How is electric field instantaneously generated inside a conductor connected across two terminals of a battery? I have learnt that the electric field that is responsible for current flow is generated inside a conductor as soon as the two ends of the conductor are connected or brought in contact with the two terminals of the battery. I have also learnt about the hydraulic analogy according to which the electric field is established across the conductor in the same way as hydrostatic pressure is transmitted across a fluid.
But I'm not convinced with this analogy neither can I see any mechanism by which the electric field is established across the conductor.
I reflected that the electric field may be established by some induction, i.e. maybe the electrons in the vicinity of the electrodes are drifted towards or away from the charged electrodes and this drift of charge carriers and the subsequent development of a non - zero charge in that region  induces the electrons in a farther region to respectively drift towards or away from the nearer electrode.
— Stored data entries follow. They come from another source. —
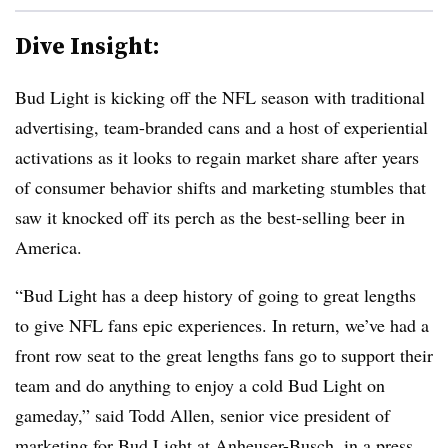
Dive Insight:
Bud Light is kicking off the NFL season with traditional
advertising, team-branded cans and a host of experiential
activations as it looks to regain market share after years
of consumer behavior shifts and marketing stumbles that
saw it knocked off its perch as the best-selling beer in
America.
“Bud Light has a deep history of going to great lengths
to give NFL fans epic experiences. In return, we’ve had a
front row seat to the great lengths fans go to support their
team and do anything to enjoy a cold Bud Light on
gameday,” said Todd Allen, senior vice president of
marketing for Bud Light at Anheuser-Busch, in a press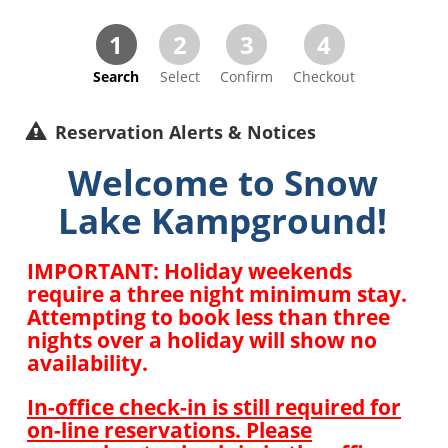
1
2
3
4
Search
Select
Confirm
Checkout
Reservation Alerts & Notices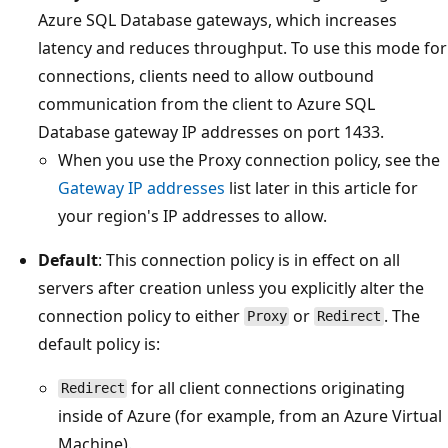
Azure SQL Database gateways, which increases
latency and reduces throughput. To use this mode for
connections, clients need to allow outbound
communication from the client to Azure SQL
Database gateway IP addresses on port 1433.
When you use the Proxy connection policy, see the
Gateway IP addresses
list later in this article for
your region's IP addresses to allow.
Default
: This connection policy is in effect on all
servers after creation unless you explicitly alter the
connection policy to either
or
. The
Proxy
Redirect
default policy is:
for all client connections originating
Redirect
inside of Azure (for example, from an Azure Virtual
Machine).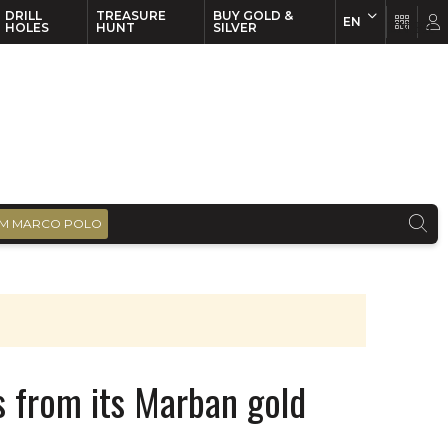
DRILL
TREASURE
BUY GOLD &
EN
EN
FR
HOLES
HUNT
SILVER
M MARCO POLO
ts from its Marban gold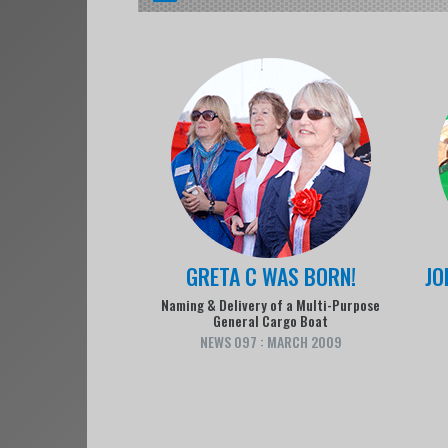
GRETA C WAS BORN!
JO
Naming & Delivery of a Multi-Purpose
General Cargo Boat
NEWS 097 : MARCH 2009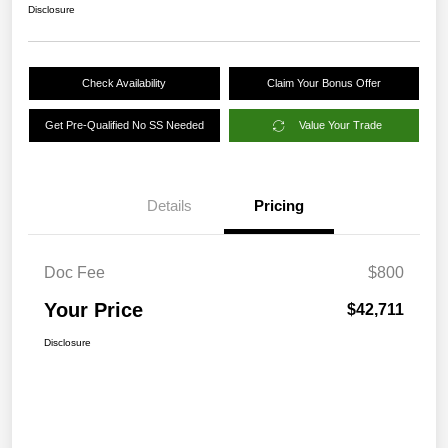
Disclosure
Check Availability
Claim Your Bonus Offer
Get Pre-Qualified No SS Needed
Value Your Trade
Details
Pricing
Doc Fee
$800
Your Price
$42,711
Disclosure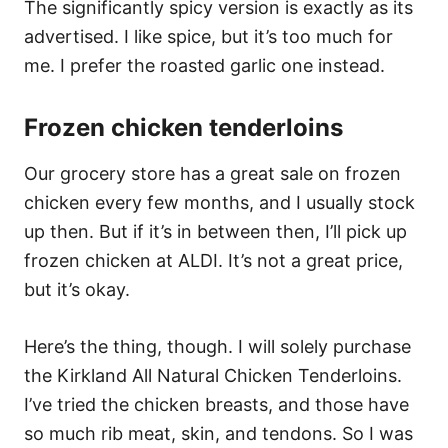
The significantly spicy version is exactly as its
advertised. I like spice, but it’s too much for
me. I prefer the roasted garlic one instead.
Frozen chicken tenderloins
Our grocery store has a great sale on frozen
chicken every few months, and I usually stock
up then. But if it’s in between then, I’ll pick up
frozen chicken at ALDI. It’s not a great price,
but it’s okay.
Here’s the thing, though. I will solely purchase
the Kirkland All Natural Chicken Tenderloins.
I’ve tried the chicken breasts, and those have
so much rib meat, skin, and tendons. So I was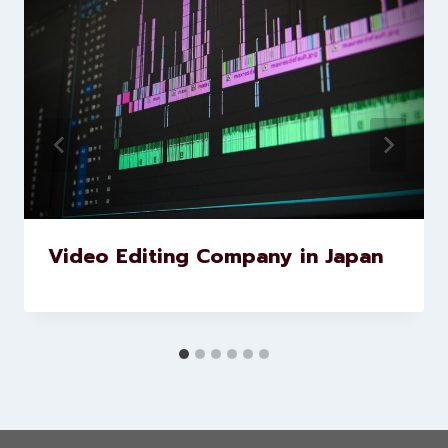
Similar Posts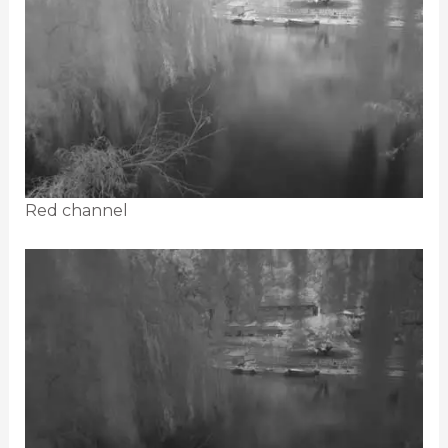
Red channel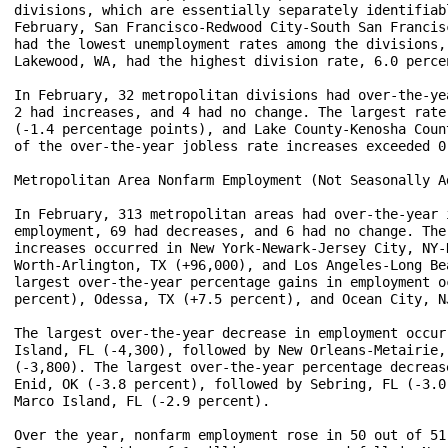
divisions, which are essentially separately identifiab
February, San Francisco-Redwood City-South San Francis
had the lowest unemployment rates among the divisions,
Lakewood, WA, had the highest division rate, 6.0 percen
In February, 32 metropolitan divisions had over-the-ye
2 had increases, and 4 had no change. The largest rate
(-1.4 percentage points), and Lake County-Kenosha Coun
of the over-the-year jobless rate increases exceeded 0
Metropolitan Area Nonfarm Employment (Not Seasonally Ad
In February, 313 metropolitan areas had over-the-year 
employment, 69 had decreases, and 6 had no change. The
increases occurred in New York-Newark-Jersey City, NY-
Worth-Arlington, TX (+96,000), and Los Angeles-Long Be
largest over-the-year percentage gains in employment o
percent), Odessa, TX (+7.5 percent), and Ocean City, N
The largest over-the-year decrease in employment occur
Island, FL (-4,300), followed by New Orleans-Metairie,
(-3,800). The largest over-the-year percentage decreas
Enid, OK (-3.8 percent), followed by Sebring, FL (-3.0
Marco Island, FL (-2.9 percent).

Over the year, nonfarm employment rose in 50 out of 51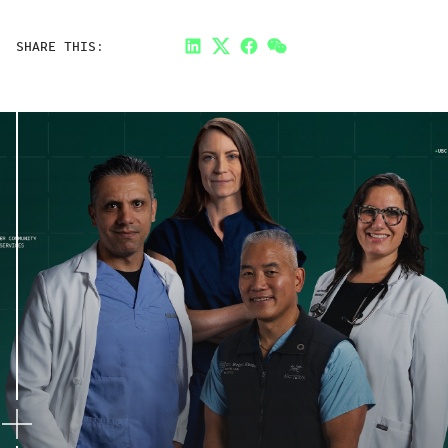
SHARE THIS:
LinkedIn
Twitter
Facebook
Link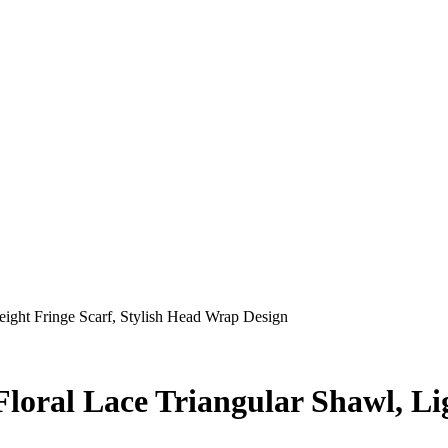
ight Fringe Scarf, Stylish Head Wrap Design
oral Lace Triangular Shawl, Lig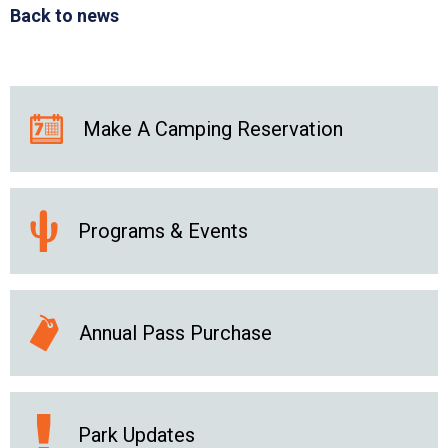
Back to news
Make A Camping Reservation
Programs & Events
Annual Pass Purchase
Park Updates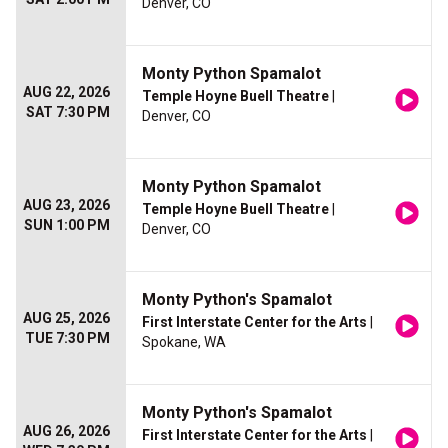
Denver, CO
Monty Python Spamalot
AUG 22, 2026
Temple Hoyne Buell Theatre
|
SAT 7:30 PM
Denver, CO
Monty Python Spamalot
AUG 23, 2026
Temple Hoyne Buell Theatre
|
SUN 1:00 PM
Denver, CO
Monty Python's Spamalot
AUG 25, 2026
First Interstate Center for the Arts
|
TUE 7:30 PM
Spokane, WA
Monty Python's Spamalot
AUG 26, 2026
First Interstate Center for the Arts
|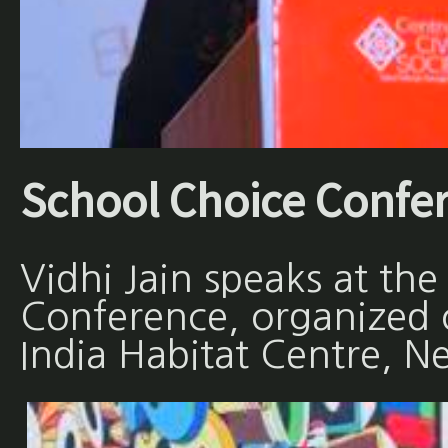
School Choice Confe
Vidhi Jain speaks at th
Conference, organized
India Habitat Centre, N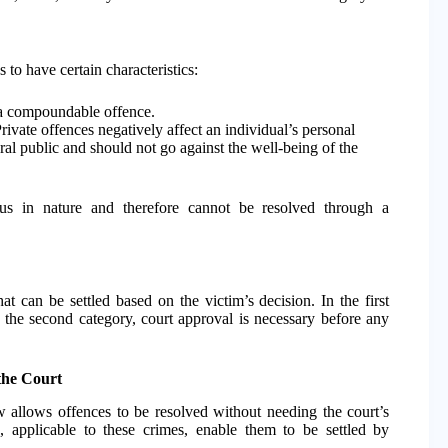
to have certain characteristics:
n a compoundable offence.
ivate offences negatively affect an individual’s personal
ral public and should not go against the well-being of the
ous in nature and therefore cannot be resolved through a
t can be settled based on the victim’s decision. In the first
In the second category, court approval is necessary before any
the Court
 allows offences to be resolved without needing the court’s
0
, applicable to these crimes, enable them to be settled by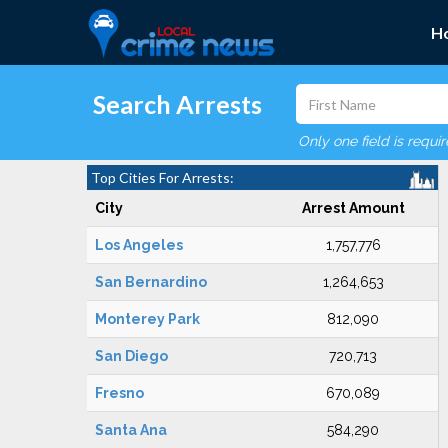
H
Search Arrests
Only one field is requi
Top Cities For Arrests:
City
Arrest Amount
Los Angeles
1,757,776
San Bernardino
1,264,653
Monterey Park
812,090
San Diego
720,713
Fresno
670,089
Santa Ana
584,290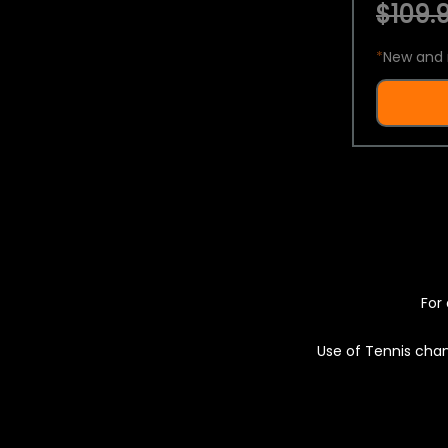
$109.9
*
New and 
For 
Use of Tennis chan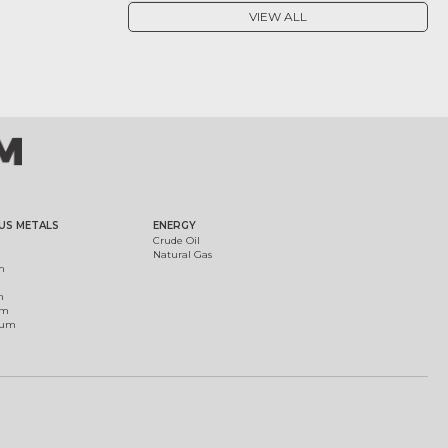
VIEW ALL
US METALS
ENERGY
Crude Oil
Natural Gas
m
m
um
ium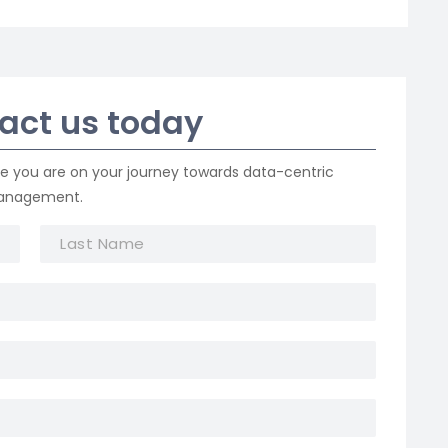
tact us today
re you are on your journey towards data-centric
management.
L
a
s
t
N
a
m
e
*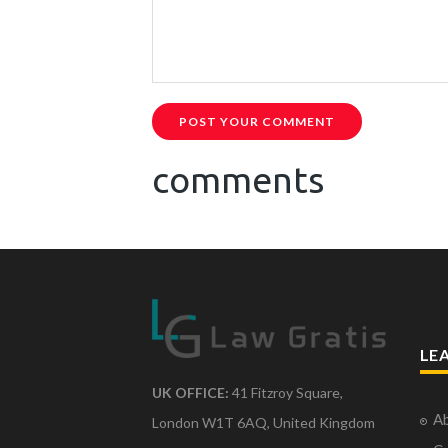
POST YOUR COMMENT
comments
LE
UK OFFICE:
41 Fitzroy Square,
Ab
London W1T 6AQ, United Kingdom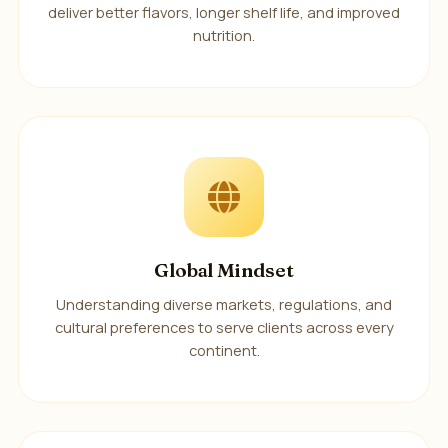
deliver better flavors, longer shelf life, and improved
nutrition.
Global Mindset
Understanding diverse markets, regulations, and
cultural preferences to serve clients across every
continent.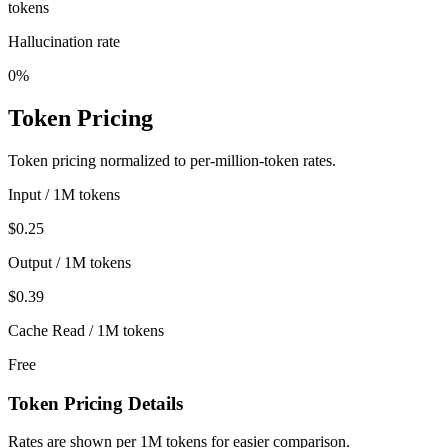
tokens
Hallucination rate
0%
Token Pricing
Token pricing normalized to per-million-token rates.
Input / 1M tokens
$0.25
Output / 1M tokens
$0.39
Cache Read / 1M tokens
Free
Token Pricing Details
Rates are shown per 1M tokens for easier comparison.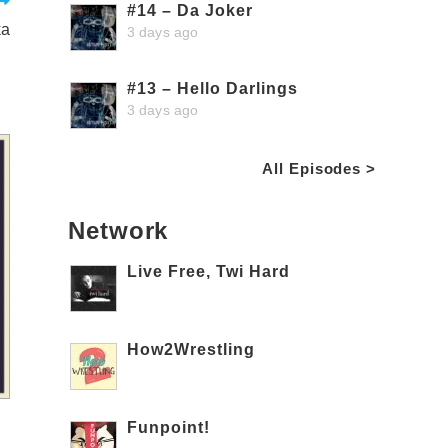
#14 – Da Joker
ka
3 days ago
#13 – Hello Darlings
3 days ago
All Episodes >
Network
Live Free, Twi Hard
How2Wrestling
Funpoint!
Am I correct in my thinking? 
 A: First of all it is not instantaneous, all electric/magnetic  impulses are limited by the velocity of light.
On a simple picture, as you find the answers in the link confusing, concentrate on the neutrality of each molecule in the wire before an electric  field is imposed by the battery. There are electrons on the outside of the molecule and protons inside so the total field outside a molecule is for our purposes zero. A field from the battery terminal attracts an electron at a time delta(t) and imposes a velocity of attraction. Suddenly that molecule acquires an electric field, a positive one, which will pull an electron from an adjacent molecule and the electric field appears further down,  and so on down the line to the other terminal of the battery. This happens very fast, because even though the electron moves fairly slowly with a drift velocity, the signal travels fast and part of the signal is the electric field that appears much faster than the electron drift velocity. Think of a stadium wave where the wave moves but the people stay in place, happening very fast as far as electrons are concerned. 
This is a gross explanation, because in metals once a field starts the electrons move in bands not attached to individual atoms, thus have higher mobility than in non conductors, but that is a story you will learn if you study physics further.
A: The battery already has electric field around its poles. When you connect wires to  the battery, charges redistribute along the surface of the conductors in the circuit. These surface charges, including those on the battery, maintain the electric field inside the conductors and thus cause electric current.